____ Dataset records

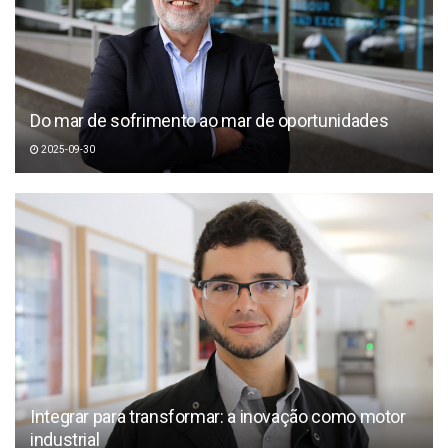
Do mar de sofrimento ao mar de oportunidades
2025-09-30
Integrar para transformar: a inovação como motor
industrial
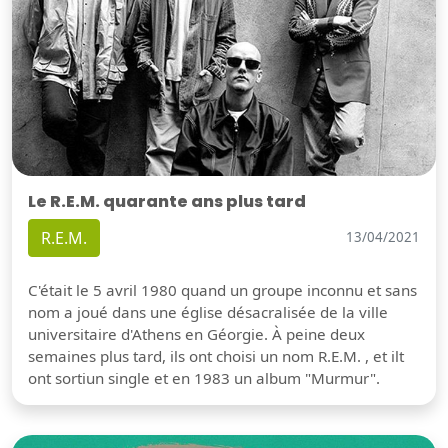
Le R.E.M. quarante ans plus tard
R.E.M.
13/04/2021
C'était le 5 avril 1980 quand un groupe inconnu et sans
nom a joué dans une église désacralisée de la ville
universitaire d'Athens en Géorgie. À peine deux
semaines plus tard, ils ont choisi un nom R.E.M. , et ilt
ont sortiun single et en 1983 un album "Murmur".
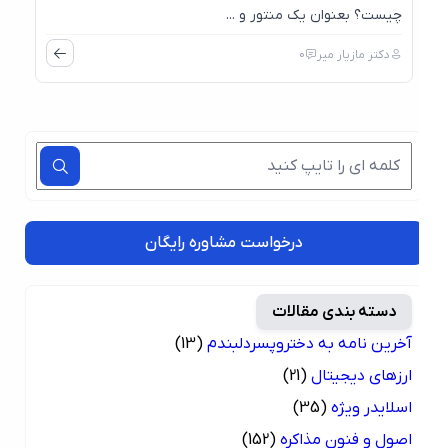
چیست؟ بعنوان یک منتور و ...
دکتر مازیار میر
0
درخواست مشاوره رایگان
دسته بندی مقالات
آخرین نامه به دختروپسردلبندم
(13)
ارزهای دیجیتال
(21)
اسلایدر ویژه
(35)
اصول و فنون مذاکره
(152)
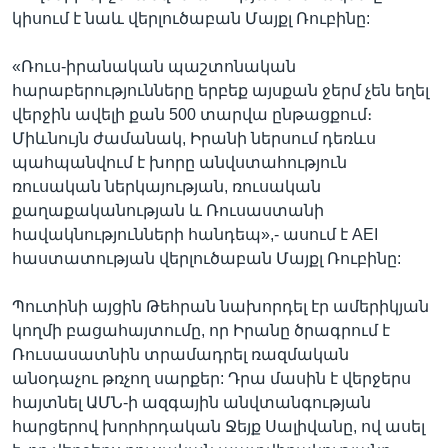
կիսում է նաև վերլուծաբան Մայքլ Ռուբինը:
«Ռուս-իրանական պաշտոնական
հարաբերությունները երբեք այսքան ջերմ չեն եղել
վերջին ավելի քան 500 տարվա ընթացքում։
Միևնույն ժամանակ, Իրանի ներսում դեռևս
պահպանվում է խորը անվստահություն
ռուսական ներկայության, ռուսական
քաղաքականության և Ռուսաստանի
հավակնությունների հանդեպ»,- ասում է AEI
հաստատության վերլուծաբան Մայքլ Ռուբինը:
Պուտինի այցին Թեհրան նախորդել էր ամերիկյան
կողմի բացահայտումը, որ Իրանը ծրագրում է
Ռուսասատնին տրամադրել ռազմական
անօդաչու թռչող սարքեր: Դրա մասին է վերջերս
հայտնել ԱՄՆ-ի ազգային անվտանգության
հարցերով խորհրդական Ջեյք Սալիվանը, ով ասել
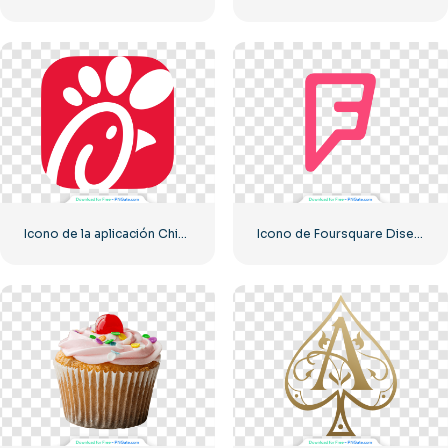
Icono de la aplicación Chick-fil-A Red para descargar y usar PNG gratis
Icono de Foursquare Diseño moderno Letra F rosa PNG gratis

________

**Work item**. An exact copy of the lines above between the line holding "կիսում է նաև" and the line holding "Ռուսասատնին տրամադրել ռազմական", inclusive, is the whole answer.

**Result for this exercise**.
կիսում է նաև վերլուծաբան Մայքլ Ռուբինը:
«Ռուս-իրանական պաշտոնական
հարաբերությունները երբեք այսքան ջերմ չեն եղել
վերջին ավելի քան 500 տարվա ընթացքում։
Միևնույն ժամանակ, Իրանի ներսում դեռևս
պահպանվում է խորը անվստահություն
ռուսական ներկայության, ռուսական
քաղաքականության և Ռուսաստանի
հավակնությունների հանդեպ»,- ասում է AEI
հաստատության վերլուծաբան Մայքլ Ռուբինը:
Պուտինի այցին Թեհրան նախորդել էր ամերիկյան
կողմի բացահայտումը, որ Իրանը ծրագրում է
Ռուսասատնին տրամադրել ռազմական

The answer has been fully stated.